The reason they hang around, in the Central Platte Valley, for a month or so in the spring is because Nebraska is and has been for thousands of years a staging area for them.  They stop in here to put on 30% of their body weight and gain strength for the long flight north.  One political wag once suggested in a public hearing, at the Nebraska Legislature, that the cranes are like state senators: they come to town early in the year; put on 30% of their body weight; and, then leave in late spring.

Regardless, the cranes put on a great show for us while they are in residence here.  At night, they are at roost on sandbars and in the shallows of the Platte River, as a protection against predators.  In a river as broad as the Platte, coyotes, foxes and others who might wish to help themselves to a crane meal can’t get close enough to them un-observed to get the job done.  That’s one of the reasons why it’s important to regulate the flows in the Platte to maintain a broad, braided channel, as so many others – people like Tom Mangelsen and Michael Forsberg – have pointed out repeatedly.

Roosting cranes are interesting, but what will really get your attention is when they leave the river in the morning and when they return in the evening.  At those times, the birds can virtually darken the sky, and the noise of their call is almost as loud as a rock concert…something that has to be seen to be believed.

It’s also difficult-off-toward-impossible to photograph.  In the morning, the cranes begin to lift off fifteen to twenty minutes before sunrise, and once there is enough light for a reasonable exposure, they’ve cleared out, headed toward corn and bean fields to spend their day cleaning up what the combines missed or spilled last fall.  And, they’ll return to the river and their roost in the evening, but again, the really massive fly-in, takes place in the minutes after sunset, when picture taking light has pretty much faded.

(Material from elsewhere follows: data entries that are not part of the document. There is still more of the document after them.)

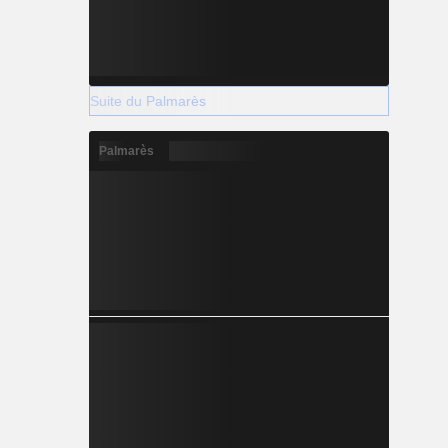
Suite du Palmarès
Palmarès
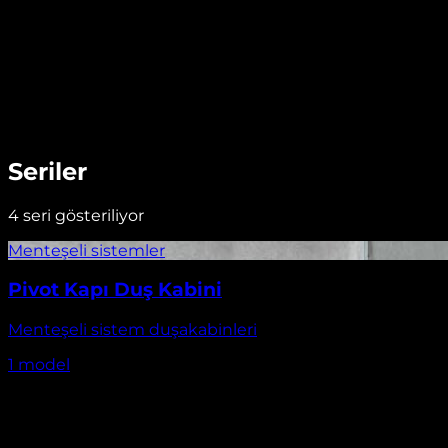
Seriler
4
seri gösteriliyor
Pivot Kapı Duş Kabini
Menteşeli sistem duşakabinleri
1
model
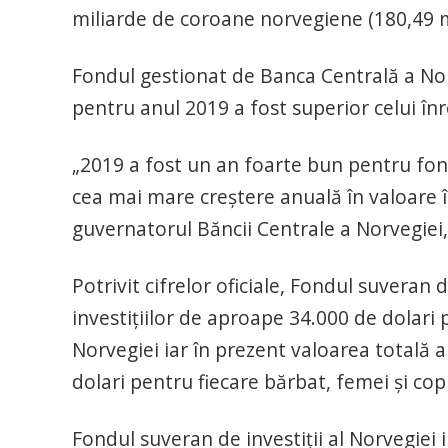
miliarde de coroane norvegiene (180,49 mi
Fondul gestionat de Banca Centrală a Norv
pentru anul 2019 a fost superior celui înr
„2019 a fost un an foarte bun pentru fond
cea mai mare creştere anuală în valoare în
guvernatorul Băncii Centrale a Norvegiei
Potrivit cifrelor oficiale, Fondul suveran 
investiţiilor de aproape 34.000 de dolari p
Norvegiei iar în prezent valoarea totală 
dolari pentru fiecare bărbat, femei şi copi
Fondul suveran de investiţii al Norvegiei 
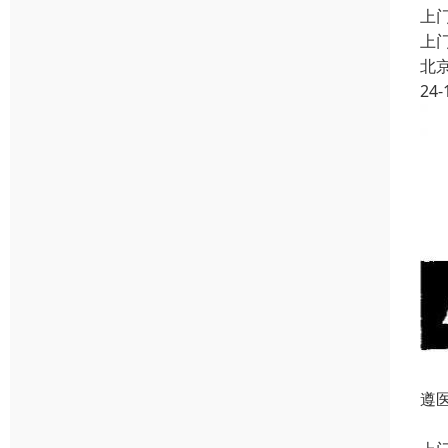
上
上
北
24-
遵
遵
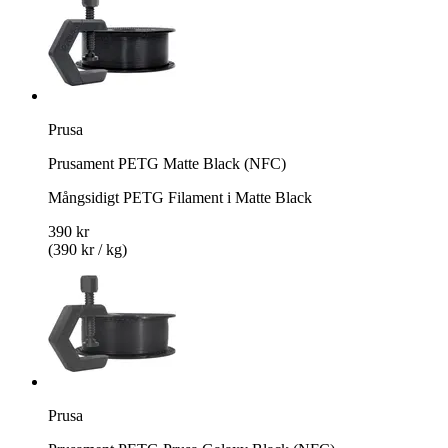
Prusa
Prusament PETG Matte Black (NFC)
Mångsidigt PETG Filament i Matte Black
390 kr
(390 kr / kg)
Prusa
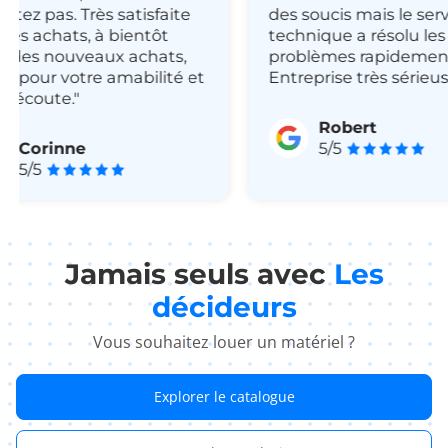
itez pas. Très satisfaite
des soucis mais le serv
es achats, à bientôt
technique a résolu les
 des nouveaux achats,
problèmes rapidement
i pour votre amabilité et
Entreprise très sérieuse
 écoute."
Robert
Corinne
5/5
5/5
Jamais seuls avec
Les
décideurs
Vous souhaitez louer un matériel ?
Explorer le catalogue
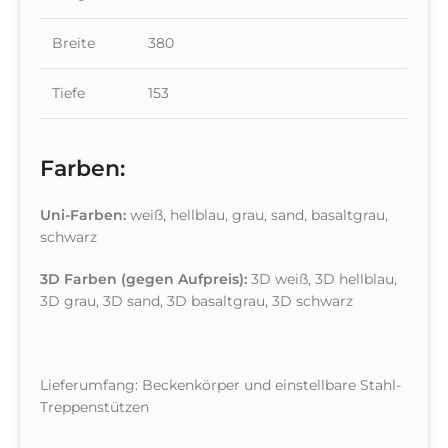
Breite
380
Tiefe
153
Farben:
Uni-Farben:
weiß, hellblau, grau, sand, basaltgrau,
schwarz
3D Farben (gegen Aufpreis):
3D weiß, 3D hellblau,
3D grau, 3D sand, 3D basaltgrau, 3D schwarz
Lieferumfang: Beckenkörper und einstellbare Stahl-
Treppenstützen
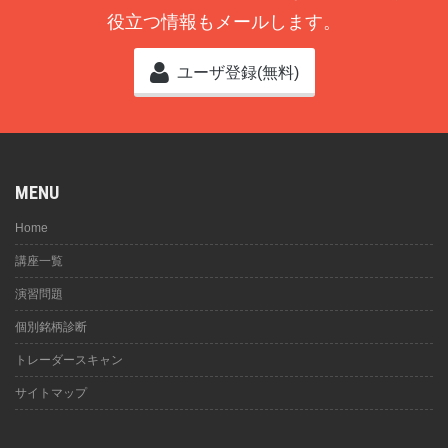
役立つ情報もメールします。
ユーザ登録(無料)
MENU
Home
講座一覧
演習問題
個別銘柄診断
トレーダースキャン
サイトマップ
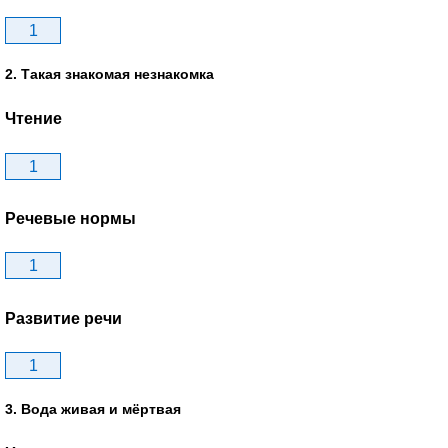
1
2. Такая знакомая незнакомка
Чтение
1
Речевые нормы
1
Развитие речи
1
3. Вода живая и мёртвая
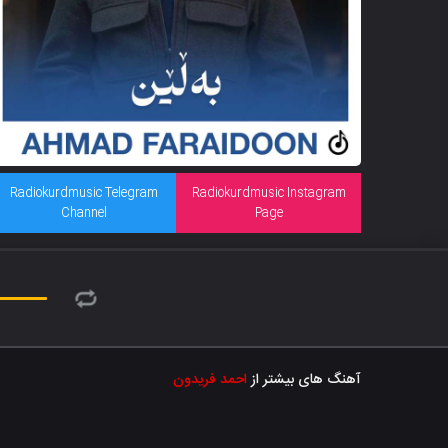
Radiokurdmusic Telegram
Radiokurdmusic Instagram
Channel
Page
آهنگ های بیشتر از
احمد فریدون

Photographing cranes in the mid-day fields is also a difficult challenge.  They are not an especially colorful bird, and spring being spring in Nebraska, frequently overcast skies don’t light them up sufficiently for a photo to capture what beauty they do possess.  Also, Nebraska is one of the few states not to have a hunting season on Sandhill Cranes (we did once, but somebody finally realized it was costing our state a load of visitor dollars, plus cranes are, I am told, perfectly dreadful to eat) which makes them extremely wary.  They light in the fields well back from the roads, and if you are going to picture them, you have to have some really big glass, which comes with its own challenges, only one of them being cost.

I’ve been after a great crane photo for about a decade now and have yet to shoot one that really knocks me out, though the one we are putting up on the web site today certainly pleases me, for a combination of reasons.  It was taken standing in the middle of a gravel road, of cranes headed to join colleagues feeding out in a nearby corn field.  Flying birds, of whatever kind, I think are hard to photograph, the major challenge being to get them sharp. They are moving, and assuming you are using a big lens, you could well be shooting them with a shallow depth of field, and those two things along with getting them in a decent composition, is kind of like rubbing your stomach and patting your head.

Cranes in Flight

Cranes in Flight

I was helped in capturing this particular photograph by a well-known professional photographer by the name of Jim Zuckerman.  Jim publishes an electronic magazine that I subscribe to, and ironically, this month’s issue features an article on photographing flying birds.  As it happened, I read the article yesterday morning just before heading out to the Kearney area to take crane pictures.  Jim’s instructions on camera settings were something I’d never tried, but boy, did they work.  What Jim’s method boils down to (and it may be quite common, but I’d never heard of it personally) is to set the camera mode to manual, the shutter speed to 1/2500 or 1/3200 to stop the bird’s motion, the aperture to f/8 to give a reasonable depth of field, and then set the ISO to automatic to get the exposure correct.

So I did it just that way, using my new Sigma 150-600mm with the Sigma 1.4 extender, and voila! Flying cranes, and they are tack sharp.  In shooting these photos, I was especially pleased with the Sigma lens over the Nikon 600mm which it replaced.  I find that it performs just as well – or at least well enough – that I’ll never tell the difference, and it can be handheld, as it was here.  Thank you Sigma.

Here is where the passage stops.